Aku yakin, mukaku sekarang pasti sudah memerah seperti kepiting rebus. Rasa malu yang aku rasakan, menjalar begitu cepat ke sekujur tubuh. Mukaku panas, dan kakiku mendadak terasa lemas, lumpuh seketika.
Aku menyeka ujung mataku dengan ibu jari. Ya ampun, aku nangis saking malunya.
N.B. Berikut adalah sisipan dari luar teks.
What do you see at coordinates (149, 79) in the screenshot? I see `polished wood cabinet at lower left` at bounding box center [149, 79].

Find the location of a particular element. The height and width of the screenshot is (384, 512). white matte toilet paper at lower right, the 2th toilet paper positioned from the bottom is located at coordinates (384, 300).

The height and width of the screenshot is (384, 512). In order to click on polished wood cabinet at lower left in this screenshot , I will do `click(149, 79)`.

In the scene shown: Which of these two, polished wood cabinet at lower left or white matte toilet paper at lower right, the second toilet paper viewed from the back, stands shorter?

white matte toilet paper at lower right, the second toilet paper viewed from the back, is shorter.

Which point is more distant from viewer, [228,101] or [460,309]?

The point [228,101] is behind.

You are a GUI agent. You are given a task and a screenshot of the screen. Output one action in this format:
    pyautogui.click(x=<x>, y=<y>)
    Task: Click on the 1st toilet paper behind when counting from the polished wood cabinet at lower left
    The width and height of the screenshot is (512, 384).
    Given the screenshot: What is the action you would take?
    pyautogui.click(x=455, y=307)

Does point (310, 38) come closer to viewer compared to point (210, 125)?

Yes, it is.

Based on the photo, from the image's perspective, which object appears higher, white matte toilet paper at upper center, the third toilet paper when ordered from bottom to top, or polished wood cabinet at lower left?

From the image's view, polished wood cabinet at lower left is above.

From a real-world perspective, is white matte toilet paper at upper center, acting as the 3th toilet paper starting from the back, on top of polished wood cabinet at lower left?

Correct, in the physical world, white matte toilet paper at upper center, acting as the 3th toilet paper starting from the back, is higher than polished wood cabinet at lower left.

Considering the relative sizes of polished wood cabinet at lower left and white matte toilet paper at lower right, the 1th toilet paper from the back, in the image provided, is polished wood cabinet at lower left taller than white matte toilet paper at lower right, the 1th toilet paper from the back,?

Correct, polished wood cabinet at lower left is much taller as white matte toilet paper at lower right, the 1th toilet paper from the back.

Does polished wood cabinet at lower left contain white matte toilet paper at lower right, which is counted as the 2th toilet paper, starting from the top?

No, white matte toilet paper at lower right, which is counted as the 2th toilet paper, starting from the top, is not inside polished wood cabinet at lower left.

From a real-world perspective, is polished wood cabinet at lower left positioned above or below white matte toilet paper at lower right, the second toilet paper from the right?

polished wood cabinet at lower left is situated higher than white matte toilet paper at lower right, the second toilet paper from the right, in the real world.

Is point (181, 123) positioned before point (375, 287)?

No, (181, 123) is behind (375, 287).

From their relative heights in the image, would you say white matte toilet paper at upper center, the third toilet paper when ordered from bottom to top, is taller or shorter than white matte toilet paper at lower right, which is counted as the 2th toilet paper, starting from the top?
Kalau Tuhan kasih aku satu permintaan, tentu saja aku ingin Tuhan menghapus ingatan Pak Bima saat ini juga, biarin deh Pak Bima hilang ingatan sampe dia kakek-kakek nanti. Aduh, tapi kalau Pak Bima amnesia, nasibku nanti gimana dong?
Kepalaku sebelah kiri tiba-tiba berdenyut kencang. Ternyata semakin dipikirkan, justru membuat kedua kakiku menjadi semakin lemas. Badanku ambruk seketika.
"Kiara, kenapa? Kamu jatuh?" suara Pak Bima terdengar sangat jelas di telingaku.
"Eng-enggak, Pak. Saya baik-baik saja," jawabku dengan suara yang agak bergetar. Udara di dalam kamar mandi ini sebenarnya panas, tapi tubuhku merinding, menggigil hebat seperti orang yang sedang demam.
"Yakin? Masalahnya telinga saya menangkap suara orang jatuh dari dalam sana," jelasnya.
"Hmmm ... Anu Pak, tadi rak sabun yang tergantung di samping wastafel jatuh." Tentu saja aku berbohong. Aku tidak ingin Pak Bima tau kalau saat ini aku sedang duduk meringkuk menahan malu.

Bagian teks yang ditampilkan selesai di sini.